(Task data)

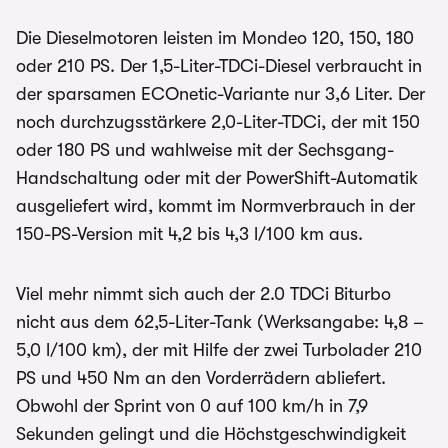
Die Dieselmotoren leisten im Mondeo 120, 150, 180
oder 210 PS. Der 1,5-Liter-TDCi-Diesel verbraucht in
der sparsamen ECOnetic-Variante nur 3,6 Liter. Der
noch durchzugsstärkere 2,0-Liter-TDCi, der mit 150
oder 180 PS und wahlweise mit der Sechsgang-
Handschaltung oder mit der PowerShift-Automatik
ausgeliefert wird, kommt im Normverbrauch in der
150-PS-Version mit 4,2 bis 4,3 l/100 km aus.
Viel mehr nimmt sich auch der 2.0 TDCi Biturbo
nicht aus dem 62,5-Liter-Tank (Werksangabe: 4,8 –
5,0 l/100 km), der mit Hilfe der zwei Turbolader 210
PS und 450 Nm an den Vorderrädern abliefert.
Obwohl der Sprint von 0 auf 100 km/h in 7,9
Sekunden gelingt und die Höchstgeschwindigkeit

(End Task data)
(Task data)

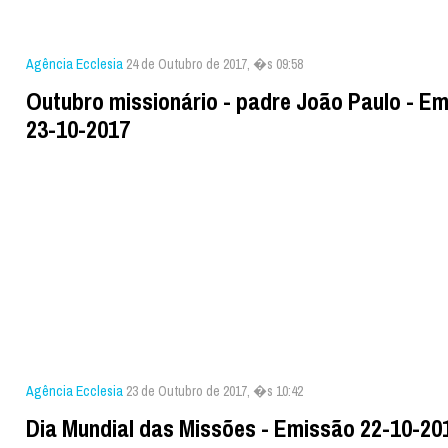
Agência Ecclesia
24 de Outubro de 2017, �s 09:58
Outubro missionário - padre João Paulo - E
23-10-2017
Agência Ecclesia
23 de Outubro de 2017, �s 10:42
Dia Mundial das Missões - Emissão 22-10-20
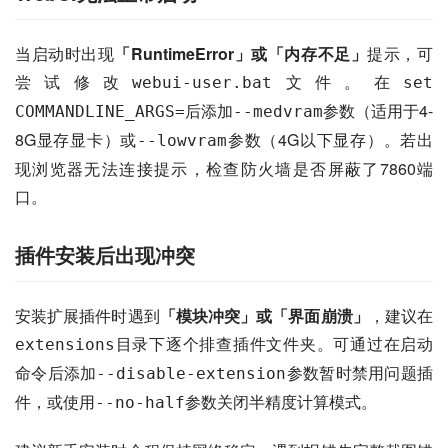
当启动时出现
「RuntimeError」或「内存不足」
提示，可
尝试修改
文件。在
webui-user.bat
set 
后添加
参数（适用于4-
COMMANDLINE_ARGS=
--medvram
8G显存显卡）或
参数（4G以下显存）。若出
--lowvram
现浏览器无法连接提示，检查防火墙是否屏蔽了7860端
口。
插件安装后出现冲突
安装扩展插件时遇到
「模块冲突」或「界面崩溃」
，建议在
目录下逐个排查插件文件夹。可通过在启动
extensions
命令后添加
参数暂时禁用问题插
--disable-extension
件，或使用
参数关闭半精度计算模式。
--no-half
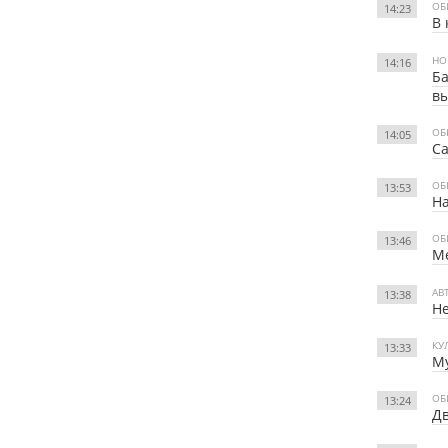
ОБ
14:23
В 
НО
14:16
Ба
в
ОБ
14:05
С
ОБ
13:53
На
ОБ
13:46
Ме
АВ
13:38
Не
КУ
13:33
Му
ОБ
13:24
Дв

(End Task data)
(Task data)

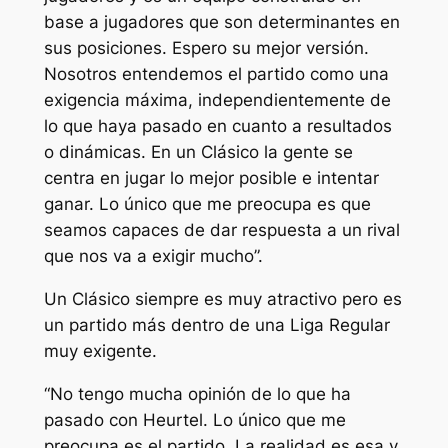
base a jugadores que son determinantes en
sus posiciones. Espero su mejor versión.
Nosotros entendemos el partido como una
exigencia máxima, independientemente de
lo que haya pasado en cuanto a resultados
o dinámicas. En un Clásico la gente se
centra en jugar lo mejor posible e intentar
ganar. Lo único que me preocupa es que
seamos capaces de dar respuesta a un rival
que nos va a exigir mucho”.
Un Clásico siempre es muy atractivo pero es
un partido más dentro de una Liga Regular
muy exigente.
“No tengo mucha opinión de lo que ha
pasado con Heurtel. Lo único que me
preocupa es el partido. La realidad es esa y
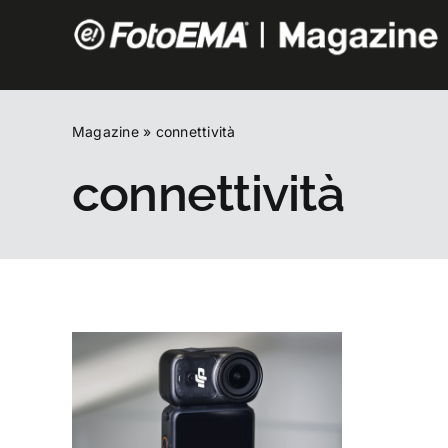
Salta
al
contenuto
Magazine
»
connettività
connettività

(End Task data)

Assignment
What you give back should be exactly the lines of the data above from the line with "Die Dieselmotoren leisten" through the line with "Sekunden gelingt und", both of those included, and nothing more.

Output for this exercise
Die Dieselmotoren leisten im Mondeo 120, 150, 180
oder 210 PS. Der 1,5-Liter-TDCi-Diesel verbraucht in
der sparsamen ECOnetic-Variante nur 3,6 Liter. Der
noch durchzugsstärkere 2,0-Liter-TDCi, der mit 150
oder 180 PS und wahlweise mit der Sechsgang-
Handschaltung oder mit der PowerShift-Automatik
ausgeliefert wird, kommt im Normverbrauch in der
150-PS-Version mit 4,2 bis 4,3 l/100 km aus.
Viel mehr nimmt sich auch der 2.0 TDCi Biturbo
nicht aus dem 62,5-Liter-Tank (Werksangabe: 4,8 –
5,0 l/100 km), der mit Hilfe der zwei Turbolader 210
PS und 450 Nm an den Vorderrädern abliefert.
Obwohl der Sprint von 0 auf 100 km/h in 7,9
Sekunden gelingt und die Höchstgeschwindigkeit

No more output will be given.